Pearl: When educating patients and families about blood glucose management based on their A1c, consider an A1c goal (< 8%) for patients with advanced age, more advanced disease and significant comorbidities as risks of strict glycemic control outweighs the benefits.

Evidence: The ADA and AACE guidelines for patients with hyperglycemia who require insulin recommend against the prolonged use of SSI as monotherapy and support the use of basal plus correctional insulin with the addition of nutritional insulin for patients with consistent oral intake. In type 2 diabetics, consider insulin based on a total daily dose of 0.4 units/kg for patients presenting with blood sugar levels ≤200 mg/dL and 0.5 units/kg for those with higher initial glucose levels.

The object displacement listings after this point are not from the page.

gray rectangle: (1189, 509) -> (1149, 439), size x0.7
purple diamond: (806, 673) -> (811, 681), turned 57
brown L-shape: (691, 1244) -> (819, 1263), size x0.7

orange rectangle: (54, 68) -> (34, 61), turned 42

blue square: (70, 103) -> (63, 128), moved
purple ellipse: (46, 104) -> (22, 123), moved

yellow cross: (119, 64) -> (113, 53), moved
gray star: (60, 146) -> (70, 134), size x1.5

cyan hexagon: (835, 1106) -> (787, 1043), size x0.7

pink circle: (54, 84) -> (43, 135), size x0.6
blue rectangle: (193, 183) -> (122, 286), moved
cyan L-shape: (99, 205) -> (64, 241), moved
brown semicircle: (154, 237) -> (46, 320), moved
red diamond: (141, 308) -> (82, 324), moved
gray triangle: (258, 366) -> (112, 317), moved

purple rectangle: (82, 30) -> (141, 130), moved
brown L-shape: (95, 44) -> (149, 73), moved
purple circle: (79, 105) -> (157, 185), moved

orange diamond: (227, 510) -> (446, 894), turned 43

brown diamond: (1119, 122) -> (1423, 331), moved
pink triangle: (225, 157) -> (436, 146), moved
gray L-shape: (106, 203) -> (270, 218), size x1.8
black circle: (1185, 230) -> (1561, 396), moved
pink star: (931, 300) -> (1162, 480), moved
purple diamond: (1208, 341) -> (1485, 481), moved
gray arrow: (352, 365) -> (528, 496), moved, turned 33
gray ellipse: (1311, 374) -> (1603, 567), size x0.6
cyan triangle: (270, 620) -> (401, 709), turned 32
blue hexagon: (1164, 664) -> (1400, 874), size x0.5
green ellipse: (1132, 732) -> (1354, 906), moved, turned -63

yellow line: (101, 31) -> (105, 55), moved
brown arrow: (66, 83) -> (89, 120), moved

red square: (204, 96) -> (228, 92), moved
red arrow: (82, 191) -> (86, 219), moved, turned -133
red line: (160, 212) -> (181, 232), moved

Half of the total daily dose can be given as basal insulin, and the other half can be divided among meals. Be cautious with insulin dosing in patients aged &gt;70 years, in those with impaired renal function, and in situations in which steroid doses are fluctuating.

Pearl: Stop prolonged SSI monotherapy into a patient’s hospitalization. Instead, consider adding basal and prandial insulin, using a weight-based approach for insulin-naive patients.

Evidence: 500 episodes of bacteremia were studied at a tertiary hospital during 2015. 140 patients were found to have Gram-negative rod (GNB) bacteremia. Of these, 52 (37%) had follow up blood cultures which were positive in eight patients (15%), including five with Escherichia coli and one each with K pneumoniae, Serratia marcescens, and Stenotrophomonas maltophilia. The repeat blood culture was more likely to be positive in febrile patients. GNB bacteremia is typically transient and usually resolves rapidly after the initiation of appropriate antibiotic therapy and source control.

Pearl: Follow up blood cultures may be unnecessary for gram negative rod bacteremia unless the patient is febrile.

Evidence: A multi-center RCT among patients with ESBL (Ceftriaxone resistant but Zosyn sensitive) E coli or K pneumoniae blood stream infections, definitive treatment with Zosyn compared to Meropenem did not result in a noninferior 30-day mortality.

Pearl: Do NOT use Zosyn for ESBL blood stream infections even if susceptibilities show sensitivity to Zosyn

Evidence: A multi-center open labeled RCT showed that patients hospitalized with gram-negative bacteremia achieving clinical stability (afebrile and hemodynamically stable for 48 hours) before day 7, an antibiotic course of 7 days was non-inferior to 14 days. Reducing antibiotic treatment for uncomplicated gram-negative bacteremia to 7 days is an important antibiotic stewardship intervention. This study mainly looked at Enterobacteria from urinary source.

Pearl: You may consider a 7 instead of 14-day course of antibiotics for patients with clinically stable gram-negative bacteremia (think UTI with sepsis).

Evidence: A UK RTC showed that oral antibiotics were non-inferior to IV antibiotics when used for the first 6 weeks for osteomyelitis and septic arthritis and resulted in similar treatment failure rates at 1 year.

Pearl: You may see ID recommending highly bioavailable oral antibiotics for adherent patients with osteomyelitis or septic arthritis in the future, so hold off on automatically ordering a PICC.